[Records drawn from a dataset]
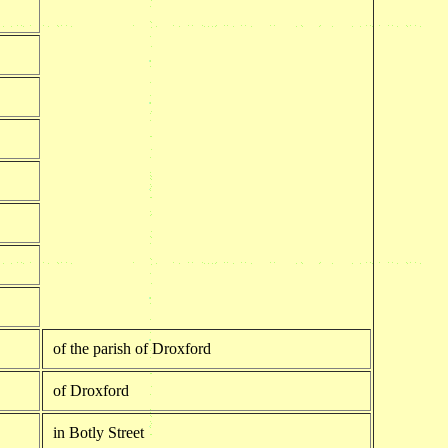
of the parish of Droxford
of Droxford
in Botly Street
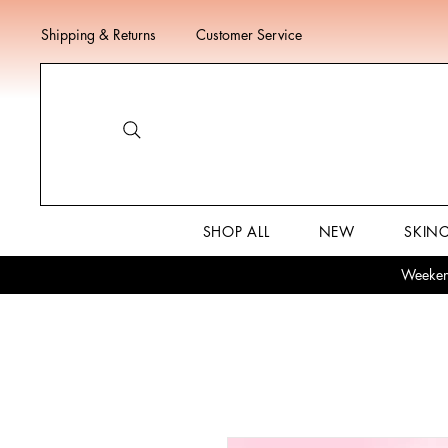
Shipping & Returns
Customer Service
SHOP ALL
NEW
SKIN
Weekend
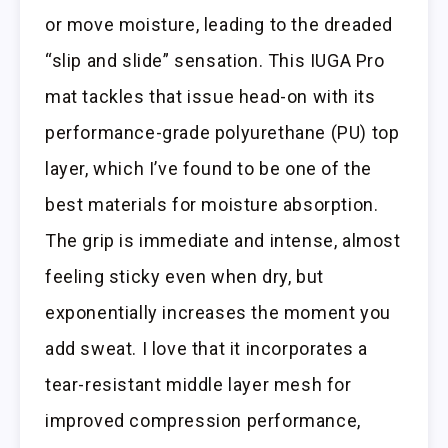
or move moisture, leading to the dreaded
“slip and slide” sensation. This IUGA Pro
mat tackles that issue head-on with its
performance-grade polyurethane (PU) top
layer, which I’ve found to be one of the
best materials for moisture absorption.
The grip is immediate and intense, almost
feeling sticky even when dry, but
exponentially increases the moment you
add sweat. I love that it incorporates a
tear-resistant middle layer mesh for
improved compression performance,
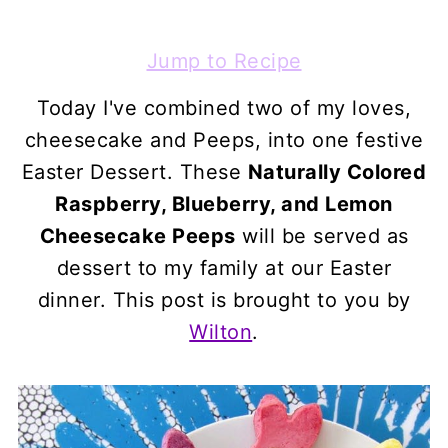
Jump to Recipe
Today I've combined two of my loves,
cheesecake and Peeps, into one festive
Easter Dessert. These
Naturally Colored
Raspberry, Blueberry, and Lemon
Cheesecake Peeps
will be served as
dessert to my family at our Easter
dinner. This post is brought to you by
Wilton
.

| Assignment |
Return only the lines running from the start of the entries above to the line that contains "performance-grade polyurethane (PU) top", inclusive, and omit every picture.

| Answer box |
of the parish of Droxford
of Droxford
in Botly Street
Shipping & Returns
Customer Service
SHOP ALL
NEW
SKIN
Weekend
or move moisture, leading to the dreaded
“slip and slide” sensation. This IUGA Pro
mat tackles that issue head-on with its
performance-grade polyurethane (PU) top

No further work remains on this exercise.